The angle line B makes with x axis$={45}^o-b^o$

$\therefore \theta b=45-45$

$\therefore \theta b=0$

$\therefore$ Slope of line $A\left(m_A\right)={\tan }^{-1}\left(\theta a\right)$

$={\tan }^{-1}\left(90\right)=\infty$ ........(i)

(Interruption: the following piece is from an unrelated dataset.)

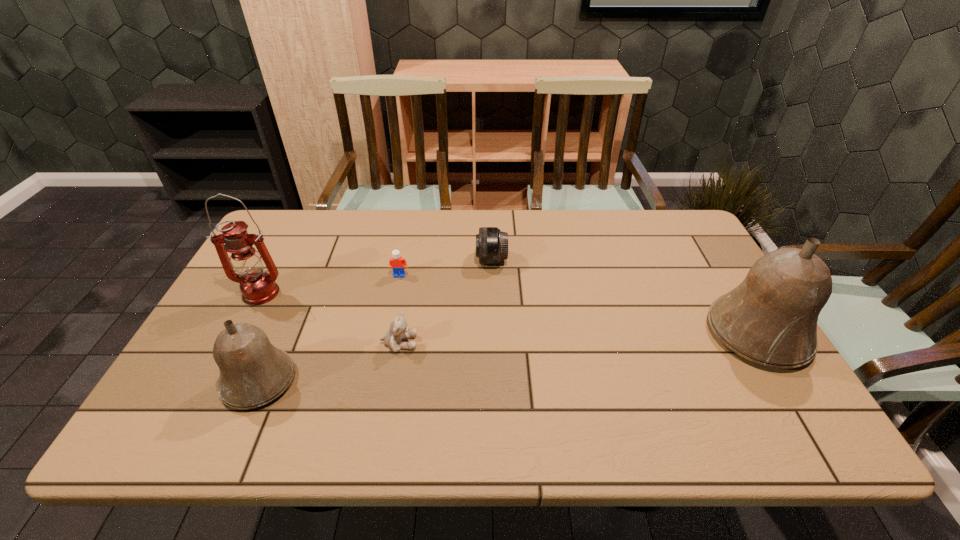 Locate an element on the screen. object located at the right edge is located at coordinates (770, 318).

The height and width of the screenshot is (540, 960). Identify the location of object that is at the near left corner. click(253, 372).

Where is `object that is positioned at the near right corner`? The height and width of the screenshot is (540, 960). object that is positioned at the near right corner is located at coordinates (770, 318).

Slope of line $B\left(m_b\right)={\tan }^{-1}\left(\theta b\right)$

$={\tan }^{-1}\left(0\right)$ ..........(ii)

$=0$

Equation of a line in slope point form is given as

$(y-y_1)=m(x-x_1)$

$\therefore$ equation of line A is

$(y-4)=m_A(x-3)$

$\therefore (x-3)=\frac{y-4}{m_A}$

$\therefore x-3=\frac{y-4}{\infty }$ by (i)

$\therefore x-3=0$

$\therefore x=3$

$\therefore$ equation of line A: $x=3$

i.e., $x-3=0$ ........(ii)

Equation of line B is

$(y-4)=m_B(x-3)$

$\therefore (y-4)=0(x-3)$ by (ii)

$\therefore$ equation of line B: $y-4=0$

or $y=4$ ......(iv)

Equation of line A: $x-3=0$

Equation of line B: $y-4=0$

replotting the graph

Solving equation (iv) and $A1$

we get point $p=6,4$

$\therefore$ Area of the triangle $=\frac{1}{2}\times$ base$\times$ height

$=\frac{1}{2}\times (4-1)\times (6-3)$

$=\frac{1}{2}\times 3\times 3=\frac{9}{2}$

$\therefore$ The area of the triangle$=4.5$ sq. units.